Aug 15 - 16 , Site: 202
1106 Willow Glen Way
San Jose, CA 95125
I am trained as an artist (Philadelphia College of Art) with extensive studies in art history (New York University), but, generally, my livelihood has been unrelated to art (fundraising and special events).
Thirty years ago, I started a business—Primarily Portraits—where I match portrait subjects with artists who can make their vision a reality. We have been commissioned by hospitals, universities, corporations and individuals to document a moment in time. For me, portraits are always front of mind.
I lived most of my life in the Philadelphia region. When I left my tiny house in Center City for a carriage house with expanded space, I needed a dining table and chairs. So, I made a table out of a door—with cast iron legs—and covered it with a pattern of marble papers. I went to used-furniture stores and gathered up a bunch of lonely chairs. One day, sitting at the table, I thought it might be fun to paint portraits on the chairs so I wouldn’t be eating alone.
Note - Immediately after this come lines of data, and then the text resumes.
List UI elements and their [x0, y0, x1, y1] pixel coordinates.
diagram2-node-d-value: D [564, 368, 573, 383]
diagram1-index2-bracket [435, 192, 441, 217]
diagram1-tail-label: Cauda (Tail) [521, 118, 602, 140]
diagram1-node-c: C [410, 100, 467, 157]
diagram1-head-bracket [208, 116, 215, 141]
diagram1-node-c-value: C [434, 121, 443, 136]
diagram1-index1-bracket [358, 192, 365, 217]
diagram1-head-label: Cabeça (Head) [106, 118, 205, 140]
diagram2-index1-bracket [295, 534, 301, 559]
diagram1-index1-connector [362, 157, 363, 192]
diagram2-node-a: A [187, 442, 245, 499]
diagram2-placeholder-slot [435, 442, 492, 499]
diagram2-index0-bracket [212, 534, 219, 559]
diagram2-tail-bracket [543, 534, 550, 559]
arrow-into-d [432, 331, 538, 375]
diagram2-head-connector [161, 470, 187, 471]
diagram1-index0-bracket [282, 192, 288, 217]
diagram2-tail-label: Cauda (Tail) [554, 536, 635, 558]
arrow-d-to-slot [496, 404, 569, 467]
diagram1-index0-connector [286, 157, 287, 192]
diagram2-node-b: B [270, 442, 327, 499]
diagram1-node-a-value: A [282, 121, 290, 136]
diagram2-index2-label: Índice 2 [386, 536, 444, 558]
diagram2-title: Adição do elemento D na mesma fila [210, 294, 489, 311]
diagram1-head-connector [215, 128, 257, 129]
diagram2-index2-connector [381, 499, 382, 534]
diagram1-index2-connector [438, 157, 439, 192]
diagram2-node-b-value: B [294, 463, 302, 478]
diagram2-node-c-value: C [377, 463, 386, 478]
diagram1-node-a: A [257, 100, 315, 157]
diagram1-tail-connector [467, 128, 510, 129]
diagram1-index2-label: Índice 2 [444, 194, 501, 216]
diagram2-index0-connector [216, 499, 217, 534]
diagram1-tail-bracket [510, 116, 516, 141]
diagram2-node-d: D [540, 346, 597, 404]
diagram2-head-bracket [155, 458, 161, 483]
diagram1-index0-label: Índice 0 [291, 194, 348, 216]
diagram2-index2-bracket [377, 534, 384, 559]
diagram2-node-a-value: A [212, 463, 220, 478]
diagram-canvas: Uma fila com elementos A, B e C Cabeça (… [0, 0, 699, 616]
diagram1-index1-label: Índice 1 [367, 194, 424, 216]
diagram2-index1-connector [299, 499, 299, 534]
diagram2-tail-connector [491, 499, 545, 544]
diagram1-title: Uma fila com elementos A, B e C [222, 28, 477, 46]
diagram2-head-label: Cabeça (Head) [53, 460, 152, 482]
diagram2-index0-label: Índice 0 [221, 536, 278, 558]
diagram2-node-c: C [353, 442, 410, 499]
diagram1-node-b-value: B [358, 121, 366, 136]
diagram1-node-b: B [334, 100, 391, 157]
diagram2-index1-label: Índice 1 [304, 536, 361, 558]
The house had a wonderful space for a studio so it wasn't hard to get back into painting. It was so much fun! I kept painting, even when my dining room was full. Actually, I couldn’t stop. When the Philadelphia Art Museum had a Cezanne show in 1996, I painted and sold Cezanne chairs. Eventually, I moved to a lovely townhouse, but it had no studio space. Eighteen years later, when I moved to California I found a little house with a garage that was too small for my car, but the right size for a studio. I was back in business!
My style has evolved over nearly 30 years of painting. I like to find chairs that speak to me of a certain time, a certain artist. The early chairs are simpler: a portrait, another painting or design on the back of the seat and brightly colored legs. After a while, the chairs became more decorative with nearly every surface covered in images and patterns.
I’ll keep on painting whatever I like, but I love to collaborate on commissions. My goal is to share my love of the history of art with others. If the chairs make people smile, it's a good day.